Emerging Infections in Children
Emerging and re-emerging infectious diseases: are we prepared to care for children?
That was the question Andrew Pavia, M.D., Chief, Division of Pediatric Infectious Disease at the University of Utah, raised at the Pediatrics Academic Societies meeting in Vancouver, British Columbia in May.
Emerging infections are inevitable, but will hospitals and health professionals be able to keep up and identify them before they harm our most vulnerable population? Pavia says the good news is we can identify unknown pathogens faster than ever before; the bad news is during an outbreak or crisis, many infected patients will arrive at hospitals with limited pediatric resources.
At the turn of the millennium, 14 emerging infections made their presence in the West, including West Nile, anthrax, SARS, monkeypox and norovirus. According to Pavia, two-thirds of those 14 emerging infections arise from animals.
What can we expect for 2014? Pavia says it won’t be dull.

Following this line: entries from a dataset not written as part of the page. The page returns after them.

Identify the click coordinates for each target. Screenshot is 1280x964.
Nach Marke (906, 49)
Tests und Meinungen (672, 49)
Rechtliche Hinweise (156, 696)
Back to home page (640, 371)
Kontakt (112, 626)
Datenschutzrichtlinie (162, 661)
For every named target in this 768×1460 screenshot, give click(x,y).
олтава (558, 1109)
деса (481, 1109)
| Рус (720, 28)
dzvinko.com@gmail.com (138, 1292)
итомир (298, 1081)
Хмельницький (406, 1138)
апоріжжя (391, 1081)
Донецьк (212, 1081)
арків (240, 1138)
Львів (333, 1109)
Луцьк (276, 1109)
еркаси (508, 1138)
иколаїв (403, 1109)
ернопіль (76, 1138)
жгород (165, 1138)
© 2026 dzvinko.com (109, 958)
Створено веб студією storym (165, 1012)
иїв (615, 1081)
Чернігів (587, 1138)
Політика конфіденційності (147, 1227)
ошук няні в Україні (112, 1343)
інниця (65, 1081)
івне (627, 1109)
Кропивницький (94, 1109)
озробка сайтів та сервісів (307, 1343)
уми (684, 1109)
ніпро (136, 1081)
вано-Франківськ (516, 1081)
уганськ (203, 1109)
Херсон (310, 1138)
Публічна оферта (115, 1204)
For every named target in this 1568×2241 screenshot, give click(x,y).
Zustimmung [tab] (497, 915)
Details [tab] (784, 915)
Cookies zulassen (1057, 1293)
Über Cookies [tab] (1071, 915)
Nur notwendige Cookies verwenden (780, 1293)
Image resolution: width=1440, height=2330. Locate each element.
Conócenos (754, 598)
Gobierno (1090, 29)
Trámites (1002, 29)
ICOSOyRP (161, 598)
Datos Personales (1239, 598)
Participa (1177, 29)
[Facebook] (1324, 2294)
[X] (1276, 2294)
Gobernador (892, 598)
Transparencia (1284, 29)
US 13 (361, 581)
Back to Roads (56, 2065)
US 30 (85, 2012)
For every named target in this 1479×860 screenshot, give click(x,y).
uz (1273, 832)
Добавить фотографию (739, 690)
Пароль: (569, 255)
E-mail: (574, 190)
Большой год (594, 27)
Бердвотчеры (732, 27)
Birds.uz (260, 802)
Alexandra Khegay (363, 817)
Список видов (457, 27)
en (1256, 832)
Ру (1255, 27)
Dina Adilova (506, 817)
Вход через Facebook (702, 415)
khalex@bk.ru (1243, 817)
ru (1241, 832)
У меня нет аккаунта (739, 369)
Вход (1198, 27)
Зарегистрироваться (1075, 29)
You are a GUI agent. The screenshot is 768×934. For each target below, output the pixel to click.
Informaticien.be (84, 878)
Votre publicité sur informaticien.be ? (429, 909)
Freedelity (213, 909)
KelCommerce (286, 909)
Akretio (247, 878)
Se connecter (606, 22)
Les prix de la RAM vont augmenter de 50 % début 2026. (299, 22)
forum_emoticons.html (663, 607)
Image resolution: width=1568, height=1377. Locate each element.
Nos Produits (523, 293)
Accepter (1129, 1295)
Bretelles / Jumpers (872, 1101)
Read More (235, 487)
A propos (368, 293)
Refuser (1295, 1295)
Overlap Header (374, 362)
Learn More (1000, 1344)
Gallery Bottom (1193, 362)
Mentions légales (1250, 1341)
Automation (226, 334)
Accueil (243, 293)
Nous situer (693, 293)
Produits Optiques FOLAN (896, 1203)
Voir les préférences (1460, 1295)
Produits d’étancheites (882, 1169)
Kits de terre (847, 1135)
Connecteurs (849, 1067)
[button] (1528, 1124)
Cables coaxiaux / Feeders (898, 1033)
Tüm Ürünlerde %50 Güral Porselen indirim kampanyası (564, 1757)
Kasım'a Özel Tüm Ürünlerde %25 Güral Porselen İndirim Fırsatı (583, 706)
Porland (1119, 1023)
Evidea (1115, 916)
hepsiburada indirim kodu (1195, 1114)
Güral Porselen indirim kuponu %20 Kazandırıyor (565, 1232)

So far this calendar year MERS, measles, dengue, mumps, Ebola, influenza AH7N9 and Chikungunya have all made an appearance.
“We need a robust public health system,” said Pavia. “Rapid research will also be critical as we try to understand the severity of each disease.”
More than ever before, children are exposed to foreign illnesses through childcare, school, animal contact, etc. “We are never more than 24 hours away from a savannah or jungle where emerging infections may come from,” said Pavia.
In front of 200 of his peers from around the globe, he stressed the importance of research and preparedness. “A lot remains to be done.”
The Pediatric Academic Societies annual meeting is the largest international meeting focused on research in child health. Approximately 7,000 pediatricians attended the conference where approximately 3,800 scientific presentations were showcased.